Target throughput
Target throughput is key to understanding the OpenSearch Benchmark definition of latency. Target throughput is the rate at which OpenSearch Benchmark issues requests, assuming that responses will be returned instantaneously. target-throughput
is a common workload parameter that can be set for each test and is measured in operations per second.
OpenSearch Benchmark has two testing modes, both of which are related to throughput, latency, and service time:
- Benchmarking mode: Latency is measured in the same way as service time.
- Throughput-throttled mode: Latency is measured as service time plus the time that a request spends waiting in the queue.
Benchmarking mode
When you do not specify a target-throughput
, OpenSearch Benchmark latency tests are performed in benchmarking mode. In this mode, the OpenSearch client sends requests to the OpenSearch cluster as fast as possible. After the cluster receives a response from the previous request, OpenSearch Benchmark immediately sends the next request to the OpenSearch client. In this testing mode, latency is identical to service time.
Throughput-throttled mode
Throughput measures the rate at which OpenSearch Benchmark issues requests, assuming that responses will be returned instantaneously. However, users can set a target-throughput
, which is a common workload parameter that can be set for each test and is measured in operations per second.

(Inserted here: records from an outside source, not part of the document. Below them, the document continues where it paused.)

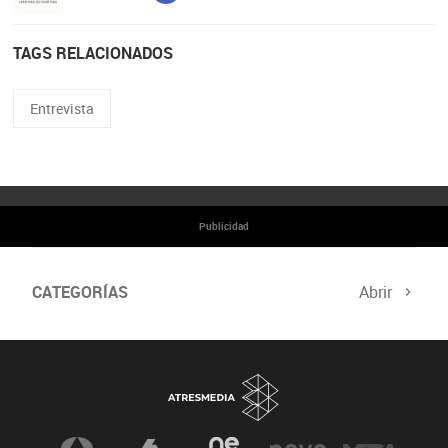
TAGS RELACIONADOS
Entrevista
Publicidad
CATEGORÍAS
Abrir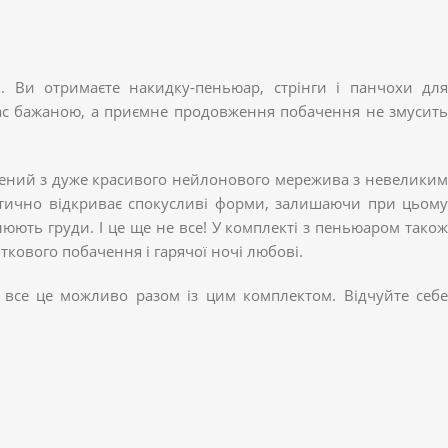
 Ви отримаєте накидку-пеньюар, стрінги і панчохи для
 вас бажаною, а приємне продовження побачення не змусить
лений з дуже красивого нейлонового мережива з невеликим
ротично відкриває спокусливі форми, залишаючи при цьому
юють груди. І це ще не все! У комплекті з пеньюаром також
ткового побачення і гарячої ночі любові.
– все це можливо разом із цим комплектом. Відчуйте себе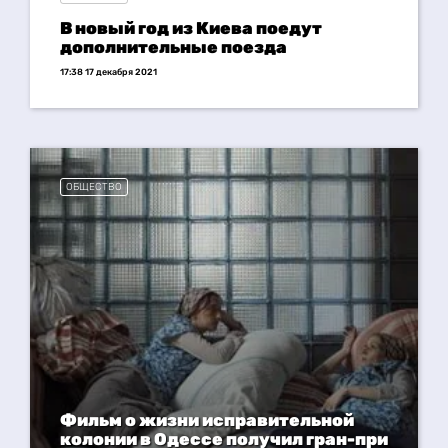
В новый год из Киева поедут
дополнительные поезда
17:38 17 декабря 2021
ОБЩЕСТВО
Фильм о жизни исправительной
колонии в Одессе получил гран-при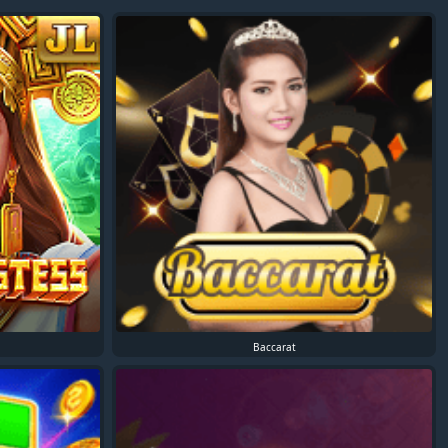
Baccarat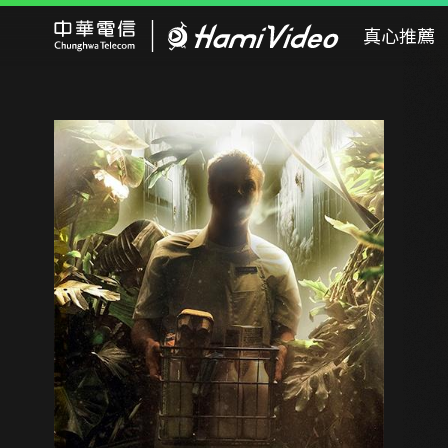
Hami Video
真心推薦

OpenSearch Benchmark issues one request at a time for a single-client thread, which is specified as search-clients
in the workload parameters. If target-throughput
is set to 0
, then OpenSearch Benchmark issues a request immediately after it receives the response from the previous request. If the target-throughput
is not set to 0
, then OpenSearch Benchmark issues the next request in accordance with the target-throughput
, assuming that responses are returned instantaneously.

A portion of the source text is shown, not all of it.